Early in the book, Joseph describes the perilous adventures of Christian musicians who moved from gospel and CCM environments into the popular music industry. Popular musicians such as Katy Perry, Jessica Simpson, Miley Cyrus, Avril Lavigne, Kanye West, and Evanescence ventured into the secular musical world and questioned, or in some cases abandoned, their Christian roots and convictions. All of these artists started with the intention of sharing their biblical faith with the secular world, but they ended up succumbing to the seductions of mammon and embracing the secular world instead of remaining Christian within it.
At the same time, Joseph shows that other mainstream artists have found ways to honor the foundation provided by their Christian fans and keep their values intact, even as they ventured boldly into the secular rock market. Such rockers as MercyMe, Stacie Orrico, Joy Williams, Chevelle, and Switchfoot successfully transitioned as crossover bands, appealing to a broader secular audience with their message of hope and inspiration while remaining faithful to their earlier Christian fans and not selling out their faith to popular interests.
Other rockers such as Dave Mustaine of Megadeth, Scott Stapp of Creed, Cold War Kids, and The Fray belong to a third category: artists who have struggled to maintain a Christian faith that emerged while working within the mainstream rock-music industry. For such musicians, rock was still a cultural rebellion, all the more so, in fact. After all, these Christian rockers were rebelling against the established materialism, nihilism, and hedonism that characterized the rock-and-roll status quo.

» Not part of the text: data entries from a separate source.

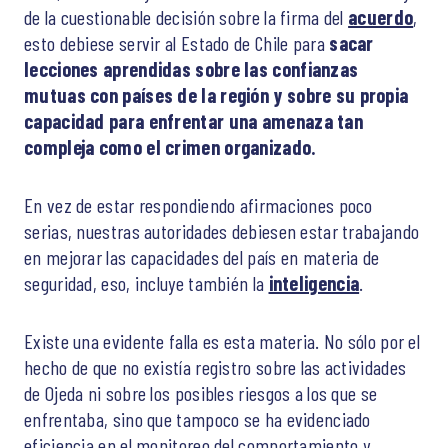
de la cuestionable decisión sobre la firma del
acuerdo
,
esto debiese servir al Estado de Chile para
sacar
lecciones aprendidas sobre las confianzas
mutuas con países de la región y sobre su propia
capacidad para enfrentar una amenaza tan
compleja como el crimen organizado.
En vez de estar respondiendo afirmaciones poco
serias, nuestras autoridades debiesen estar trabajando
en mejorar las capacidades del país en materia de
seguridad, eso, incluye también la
inteligencia
.
Existe una evidente falla es esta materia. No sólo por el
hecho de que no existía registro sobre las actividades
de Ojeda ni sobre los posibles riesgos a los que se
enfrentaba, sino que tampoco se ha evidenciado
eficiencia en el monitoreo del comportamiento y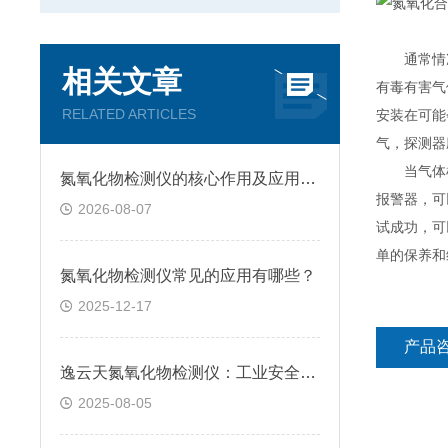
通常情况
相关文章
有毒有害气
RELATED ARTICLES
安装在可能
气，探测器
当气体检
氮氧化物检测仪的核心作用及应用场景
报警器，可
2026-08-07
试成功，可
单的保养和
氮氧化物检测仪常见的应用有哪些？
2025-12-17
产品
逸云天氮氧化物检测仪：工业安全与环保监测的多场景守护者
2025-08-05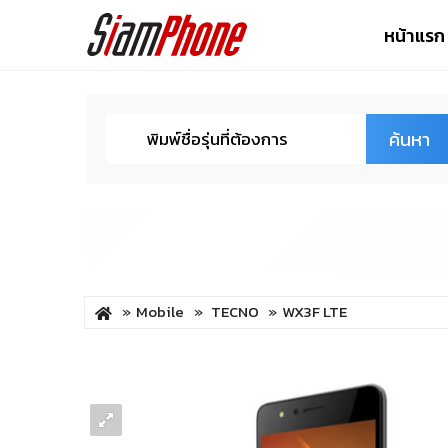
หน้าแรก
ค้นหา
Mobile
TECNO
WX3F LTE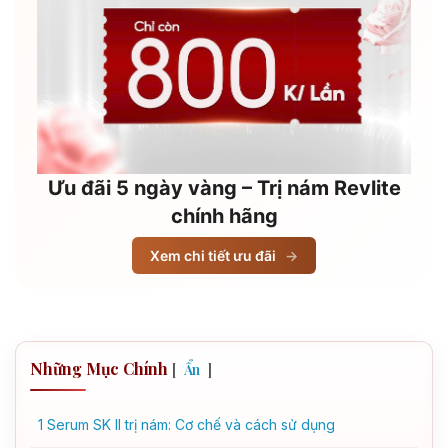
Ưu đãi 5 ngày vàng – Trị nám Revlite
chính hãng
Xem chi tiết ưu đãi
→
Những Mục Chính
[
]
Ẩn
1
Serum SK II trị nám: Cơ chế và cách sử dụng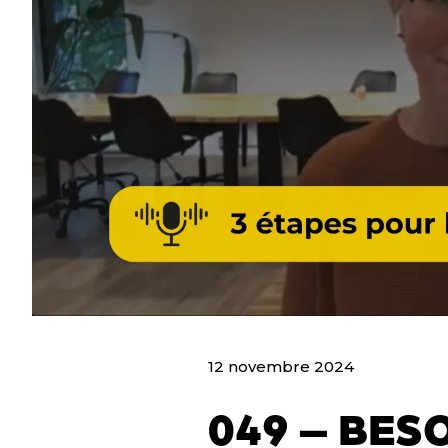
12 novembre 2024
049 – BES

Though Joseph is content to let the abundance of documented artifacts organically create the overall narrative of the book, supplying little cultural analysis of his own, Rock Gets Religion is ultimately successful in conveying a core thematic message: For Christians to be culturally relevant and significant today, they must eschew 20th-century fundamentalism and escape their various Christian cultural bubbles so as to have direct impact on contemporary society. It is no longer enough to simply preach to the choir.
However, as several of Joseph’s cautionary tales reveal, Christian artists and musicians must be intentionally in the world but not of it. They must not succumb to the materialist pressures or hedonistic allurements of the industry. Maintaining this precarious balance, as Joseph’s many examples illustrate, requires that Christian artists be grounded in sound theology and surrounded by like-minded members of their faith community who can support their Christian discipline and encourage their cultural ministry. Whether readers are musicians, artists, or just Christians seeking to be salt and light in their spheres of influence, the central message of this book is instructive: Work as unto the Lord, ground yourself in sound biblical theology, remain humble in all things, surround yourself with mature and supportive believers, and always confess and repent when choices lead you astray. Following such biblical guidelines will allow any Christian to cruise alongside secular culture and invite many onto the narrow road traveling away from perdition and toward eternal blessing.